TIA of sera from Paraguayan aborigines. Assayed serum samples were from persons negative for T. cruzi infection by conventional serological and parasitological tests. The value of 0% was assigned to the inhibition obtained with pooled serum samples from areas of nonendemicity. The positions of the dot spots of recombinant antigens 1, 2, 30, and SAPA and of the glutathione S-transferase (GST) from Schistosoma japonicum, expressed by the pGEX vector without insert (Pharmacia, Uppsala, Sweden) and used as a negative control, are indicated in the top box. Open circles denote the samples giving positive dot spot reactions. The results from two positive and two negative sera in the dot spot assay are also shown.

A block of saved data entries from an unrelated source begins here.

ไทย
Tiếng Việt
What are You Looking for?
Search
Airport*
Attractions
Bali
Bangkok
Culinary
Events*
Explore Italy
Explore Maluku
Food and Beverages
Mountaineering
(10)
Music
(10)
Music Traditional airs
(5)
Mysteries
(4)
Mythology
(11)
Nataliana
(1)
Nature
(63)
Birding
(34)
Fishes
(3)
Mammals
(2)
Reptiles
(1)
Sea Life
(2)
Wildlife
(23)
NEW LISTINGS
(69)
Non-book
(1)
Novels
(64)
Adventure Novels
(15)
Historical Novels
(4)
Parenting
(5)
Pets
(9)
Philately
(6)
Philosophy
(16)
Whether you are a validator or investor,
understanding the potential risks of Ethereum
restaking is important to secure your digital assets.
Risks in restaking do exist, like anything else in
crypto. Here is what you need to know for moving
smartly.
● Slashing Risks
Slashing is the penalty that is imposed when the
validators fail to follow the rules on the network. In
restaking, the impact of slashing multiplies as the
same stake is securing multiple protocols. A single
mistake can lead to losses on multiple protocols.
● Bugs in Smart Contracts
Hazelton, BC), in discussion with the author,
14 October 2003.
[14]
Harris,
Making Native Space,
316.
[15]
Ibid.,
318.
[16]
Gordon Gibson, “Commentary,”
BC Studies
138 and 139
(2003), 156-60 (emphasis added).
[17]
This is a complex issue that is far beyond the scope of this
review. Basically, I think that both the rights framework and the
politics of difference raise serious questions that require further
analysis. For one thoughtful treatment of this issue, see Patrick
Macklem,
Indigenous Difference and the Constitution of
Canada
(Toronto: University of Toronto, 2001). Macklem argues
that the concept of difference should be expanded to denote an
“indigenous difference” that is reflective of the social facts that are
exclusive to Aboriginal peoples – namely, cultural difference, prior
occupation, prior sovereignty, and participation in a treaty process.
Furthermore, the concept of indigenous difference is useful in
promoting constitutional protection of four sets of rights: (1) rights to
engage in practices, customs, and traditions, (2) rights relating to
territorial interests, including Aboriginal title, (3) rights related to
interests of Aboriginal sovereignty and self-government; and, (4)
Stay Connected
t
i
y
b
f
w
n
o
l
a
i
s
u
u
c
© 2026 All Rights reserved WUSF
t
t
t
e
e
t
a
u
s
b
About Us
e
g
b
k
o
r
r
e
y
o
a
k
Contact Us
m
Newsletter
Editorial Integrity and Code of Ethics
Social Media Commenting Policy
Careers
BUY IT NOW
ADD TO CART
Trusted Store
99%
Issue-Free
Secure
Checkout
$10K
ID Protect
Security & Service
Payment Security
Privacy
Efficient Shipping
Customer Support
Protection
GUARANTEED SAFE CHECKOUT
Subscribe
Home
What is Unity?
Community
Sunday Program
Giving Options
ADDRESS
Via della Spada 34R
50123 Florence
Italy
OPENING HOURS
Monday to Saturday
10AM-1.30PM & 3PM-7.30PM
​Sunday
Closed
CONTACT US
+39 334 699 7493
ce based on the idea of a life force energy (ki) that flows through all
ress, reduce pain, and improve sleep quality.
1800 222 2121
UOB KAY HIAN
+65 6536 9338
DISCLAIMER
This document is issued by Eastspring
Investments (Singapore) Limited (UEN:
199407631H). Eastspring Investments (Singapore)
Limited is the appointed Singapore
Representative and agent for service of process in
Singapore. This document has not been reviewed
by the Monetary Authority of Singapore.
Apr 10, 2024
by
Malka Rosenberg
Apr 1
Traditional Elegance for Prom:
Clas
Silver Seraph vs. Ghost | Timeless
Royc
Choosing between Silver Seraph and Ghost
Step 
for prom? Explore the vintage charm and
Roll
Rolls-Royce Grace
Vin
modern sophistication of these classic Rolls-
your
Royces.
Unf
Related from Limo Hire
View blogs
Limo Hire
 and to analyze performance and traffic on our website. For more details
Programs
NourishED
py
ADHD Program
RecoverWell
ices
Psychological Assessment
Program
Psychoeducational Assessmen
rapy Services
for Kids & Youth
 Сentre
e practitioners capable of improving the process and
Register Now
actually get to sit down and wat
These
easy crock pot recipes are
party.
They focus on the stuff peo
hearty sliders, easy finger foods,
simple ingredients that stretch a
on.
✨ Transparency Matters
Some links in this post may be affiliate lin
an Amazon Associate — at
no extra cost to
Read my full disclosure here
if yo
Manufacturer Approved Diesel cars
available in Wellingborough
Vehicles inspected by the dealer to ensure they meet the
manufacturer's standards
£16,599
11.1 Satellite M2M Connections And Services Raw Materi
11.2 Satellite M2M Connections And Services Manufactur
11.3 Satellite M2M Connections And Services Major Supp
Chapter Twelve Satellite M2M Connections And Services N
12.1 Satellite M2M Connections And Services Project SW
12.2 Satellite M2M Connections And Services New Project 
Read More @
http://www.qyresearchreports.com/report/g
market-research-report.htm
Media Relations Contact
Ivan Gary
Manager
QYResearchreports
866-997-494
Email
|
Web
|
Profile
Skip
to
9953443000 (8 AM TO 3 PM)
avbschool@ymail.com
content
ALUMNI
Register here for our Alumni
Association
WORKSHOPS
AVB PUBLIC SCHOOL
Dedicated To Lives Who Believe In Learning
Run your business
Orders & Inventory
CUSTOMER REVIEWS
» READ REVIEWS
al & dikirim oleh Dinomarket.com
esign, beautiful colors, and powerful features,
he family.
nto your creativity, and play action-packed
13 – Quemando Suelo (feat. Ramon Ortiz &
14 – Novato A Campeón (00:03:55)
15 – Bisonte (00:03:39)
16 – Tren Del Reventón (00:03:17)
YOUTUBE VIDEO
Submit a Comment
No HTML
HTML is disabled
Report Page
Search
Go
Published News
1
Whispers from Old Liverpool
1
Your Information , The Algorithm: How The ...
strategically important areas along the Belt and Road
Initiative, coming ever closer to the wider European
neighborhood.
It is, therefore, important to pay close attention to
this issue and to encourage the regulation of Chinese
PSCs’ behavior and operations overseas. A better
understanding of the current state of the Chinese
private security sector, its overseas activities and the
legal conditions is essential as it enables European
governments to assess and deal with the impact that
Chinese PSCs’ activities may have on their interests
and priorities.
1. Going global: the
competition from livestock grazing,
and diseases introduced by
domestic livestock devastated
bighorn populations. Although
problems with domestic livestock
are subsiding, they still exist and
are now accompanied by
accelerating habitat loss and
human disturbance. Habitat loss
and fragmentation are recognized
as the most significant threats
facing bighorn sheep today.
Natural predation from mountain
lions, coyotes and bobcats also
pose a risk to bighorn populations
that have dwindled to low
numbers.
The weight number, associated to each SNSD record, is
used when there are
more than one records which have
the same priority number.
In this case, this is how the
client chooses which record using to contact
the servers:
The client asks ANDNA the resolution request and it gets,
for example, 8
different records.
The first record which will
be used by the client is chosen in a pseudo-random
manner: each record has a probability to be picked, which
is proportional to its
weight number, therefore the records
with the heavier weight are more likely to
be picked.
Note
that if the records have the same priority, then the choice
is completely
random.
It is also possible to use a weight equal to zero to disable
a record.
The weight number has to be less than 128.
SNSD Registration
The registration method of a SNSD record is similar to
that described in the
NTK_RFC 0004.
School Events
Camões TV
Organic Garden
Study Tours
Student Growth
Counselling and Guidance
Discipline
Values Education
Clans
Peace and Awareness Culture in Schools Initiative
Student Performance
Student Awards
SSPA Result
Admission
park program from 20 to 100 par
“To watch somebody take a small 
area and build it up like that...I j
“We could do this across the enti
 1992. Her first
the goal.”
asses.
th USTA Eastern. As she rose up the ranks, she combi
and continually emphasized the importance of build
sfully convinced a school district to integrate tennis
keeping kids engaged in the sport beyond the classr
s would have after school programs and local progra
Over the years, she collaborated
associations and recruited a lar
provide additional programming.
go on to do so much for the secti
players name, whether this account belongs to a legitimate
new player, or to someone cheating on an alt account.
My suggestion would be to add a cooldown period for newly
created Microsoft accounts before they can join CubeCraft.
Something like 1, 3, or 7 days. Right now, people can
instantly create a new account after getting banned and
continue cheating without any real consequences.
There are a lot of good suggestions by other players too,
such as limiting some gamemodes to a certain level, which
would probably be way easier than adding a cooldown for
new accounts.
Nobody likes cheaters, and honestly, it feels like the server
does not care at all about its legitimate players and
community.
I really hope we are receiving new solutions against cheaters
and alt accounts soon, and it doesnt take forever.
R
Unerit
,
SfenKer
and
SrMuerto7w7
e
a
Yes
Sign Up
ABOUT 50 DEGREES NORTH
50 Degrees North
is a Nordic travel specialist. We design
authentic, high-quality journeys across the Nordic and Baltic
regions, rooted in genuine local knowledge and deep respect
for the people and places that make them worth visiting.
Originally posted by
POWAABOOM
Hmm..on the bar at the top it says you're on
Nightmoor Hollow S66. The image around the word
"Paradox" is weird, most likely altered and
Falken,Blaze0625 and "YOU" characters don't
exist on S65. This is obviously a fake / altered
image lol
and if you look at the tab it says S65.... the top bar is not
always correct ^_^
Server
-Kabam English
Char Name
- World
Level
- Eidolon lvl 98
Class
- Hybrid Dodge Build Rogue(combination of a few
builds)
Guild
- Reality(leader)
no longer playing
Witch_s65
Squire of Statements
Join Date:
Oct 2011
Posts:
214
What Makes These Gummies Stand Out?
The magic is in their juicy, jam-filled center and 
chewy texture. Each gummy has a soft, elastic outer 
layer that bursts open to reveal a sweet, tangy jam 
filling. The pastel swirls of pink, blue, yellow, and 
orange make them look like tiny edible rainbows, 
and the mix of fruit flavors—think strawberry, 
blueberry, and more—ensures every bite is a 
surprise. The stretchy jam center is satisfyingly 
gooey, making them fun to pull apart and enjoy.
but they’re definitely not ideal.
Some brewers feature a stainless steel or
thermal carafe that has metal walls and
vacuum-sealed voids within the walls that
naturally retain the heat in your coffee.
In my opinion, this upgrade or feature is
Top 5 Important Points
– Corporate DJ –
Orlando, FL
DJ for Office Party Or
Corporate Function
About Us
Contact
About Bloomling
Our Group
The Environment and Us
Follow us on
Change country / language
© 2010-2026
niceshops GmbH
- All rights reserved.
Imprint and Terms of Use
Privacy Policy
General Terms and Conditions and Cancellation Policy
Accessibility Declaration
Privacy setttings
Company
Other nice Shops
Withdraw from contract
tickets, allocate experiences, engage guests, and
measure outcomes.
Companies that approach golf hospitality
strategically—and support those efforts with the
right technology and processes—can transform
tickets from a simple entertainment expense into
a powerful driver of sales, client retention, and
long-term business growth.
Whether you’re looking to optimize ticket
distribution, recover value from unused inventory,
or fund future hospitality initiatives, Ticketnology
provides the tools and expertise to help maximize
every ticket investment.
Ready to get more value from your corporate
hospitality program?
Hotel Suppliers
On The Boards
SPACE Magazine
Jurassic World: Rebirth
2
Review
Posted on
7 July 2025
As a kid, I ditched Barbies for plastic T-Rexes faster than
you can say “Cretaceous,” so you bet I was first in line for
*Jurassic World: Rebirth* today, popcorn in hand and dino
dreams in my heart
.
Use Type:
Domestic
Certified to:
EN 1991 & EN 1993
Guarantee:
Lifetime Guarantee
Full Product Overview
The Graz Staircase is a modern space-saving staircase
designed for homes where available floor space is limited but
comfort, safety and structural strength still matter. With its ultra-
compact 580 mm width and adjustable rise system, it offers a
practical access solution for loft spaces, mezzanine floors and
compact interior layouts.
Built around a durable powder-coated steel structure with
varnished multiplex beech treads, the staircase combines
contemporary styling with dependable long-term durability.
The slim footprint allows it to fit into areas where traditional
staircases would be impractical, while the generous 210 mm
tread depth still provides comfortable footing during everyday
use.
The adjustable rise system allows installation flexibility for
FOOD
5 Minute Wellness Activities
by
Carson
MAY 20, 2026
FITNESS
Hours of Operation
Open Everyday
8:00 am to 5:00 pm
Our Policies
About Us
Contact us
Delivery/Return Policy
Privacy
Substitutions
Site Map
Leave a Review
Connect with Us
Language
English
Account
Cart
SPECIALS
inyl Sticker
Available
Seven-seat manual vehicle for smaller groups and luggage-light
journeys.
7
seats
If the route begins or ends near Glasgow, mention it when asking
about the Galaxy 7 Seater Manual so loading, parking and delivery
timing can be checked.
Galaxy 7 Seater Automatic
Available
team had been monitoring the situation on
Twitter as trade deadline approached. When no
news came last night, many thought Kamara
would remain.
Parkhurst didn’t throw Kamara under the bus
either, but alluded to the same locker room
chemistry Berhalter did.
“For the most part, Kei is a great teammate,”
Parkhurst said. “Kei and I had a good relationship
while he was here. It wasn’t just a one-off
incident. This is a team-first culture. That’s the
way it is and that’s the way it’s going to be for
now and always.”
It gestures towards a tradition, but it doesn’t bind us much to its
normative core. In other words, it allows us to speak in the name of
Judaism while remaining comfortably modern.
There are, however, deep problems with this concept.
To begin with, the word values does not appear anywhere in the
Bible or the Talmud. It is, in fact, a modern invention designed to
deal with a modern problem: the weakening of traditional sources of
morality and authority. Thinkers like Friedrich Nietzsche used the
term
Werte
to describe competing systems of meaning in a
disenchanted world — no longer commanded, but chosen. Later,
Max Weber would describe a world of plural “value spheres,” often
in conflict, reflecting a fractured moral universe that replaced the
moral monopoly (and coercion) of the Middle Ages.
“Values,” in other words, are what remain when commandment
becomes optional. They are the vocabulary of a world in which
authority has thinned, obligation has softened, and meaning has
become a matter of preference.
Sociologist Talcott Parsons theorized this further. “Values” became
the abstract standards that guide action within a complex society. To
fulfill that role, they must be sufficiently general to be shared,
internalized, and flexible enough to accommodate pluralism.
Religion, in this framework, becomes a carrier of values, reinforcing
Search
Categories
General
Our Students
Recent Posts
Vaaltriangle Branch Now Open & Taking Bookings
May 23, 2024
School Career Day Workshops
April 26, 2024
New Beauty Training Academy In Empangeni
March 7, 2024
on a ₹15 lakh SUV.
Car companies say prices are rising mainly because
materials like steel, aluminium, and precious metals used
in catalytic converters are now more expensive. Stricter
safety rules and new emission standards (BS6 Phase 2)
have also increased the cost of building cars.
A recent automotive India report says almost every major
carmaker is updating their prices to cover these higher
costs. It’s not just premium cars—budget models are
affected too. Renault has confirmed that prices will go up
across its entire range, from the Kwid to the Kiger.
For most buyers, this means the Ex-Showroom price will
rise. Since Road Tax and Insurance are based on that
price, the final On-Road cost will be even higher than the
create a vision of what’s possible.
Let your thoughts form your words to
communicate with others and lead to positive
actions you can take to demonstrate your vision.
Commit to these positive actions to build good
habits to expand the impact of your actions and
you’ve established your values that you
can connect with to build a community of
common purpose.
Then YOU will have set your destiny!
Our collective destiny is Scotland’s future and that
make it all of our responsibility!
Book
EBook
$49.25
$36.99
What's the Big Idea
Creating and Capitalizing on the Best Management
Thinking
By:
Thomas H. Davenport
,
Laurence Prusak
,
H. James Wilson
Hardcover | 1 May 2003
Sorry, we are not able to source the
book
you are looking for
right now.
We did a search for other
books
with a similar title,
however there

The TIA results found were similar to those observed with sera obtained from chagasic patients (7, 8). We have shown that these antibodies remain for long periods of time (14 years) in acute-stage patients successfully treated with benznidazole even after T. cruzi infection is no longer detected by conventional serologic and parasitological tests (8). TIA results for the Amerindians are compatible with those findings and suggest that the subjects were in contact with the parasite, which might support the possibility of spontaneous cure or the establishment of a cryptic infection. In fact, the subjects tested meet the present criteria for absence of T. cruzi infection by either conventional serology or parasitological tests. However, they should be rejected as blood or organ donors and should be monitored for the appearance of chronic Chagas’ disease pathologies. The present study also suggests that the actual seroprevalence of T. cruzi infection might be underestimated.

Acknowledgments

This study was supported by grants from the World Bank/UNDP/WHO Special Program for Research and Training in Tropical Diseases (TDR), the Swedish Agency for Research Cooperation with Developing Countries (SAREC), the Universidad de Buenos Aires, the Consejo Nacional de Investigaciones Científicas y Técnicas (CONICET), and the Argentina and the Japan International Cooperation Agency (project on Chagas’ and other infectious diseases). The research of A. C. C. Frasch was supported in part by an International Research Scholars Grant from the Howard Hughes Medical Institute and the International Atomic Energy Agency, Vienna, Austria.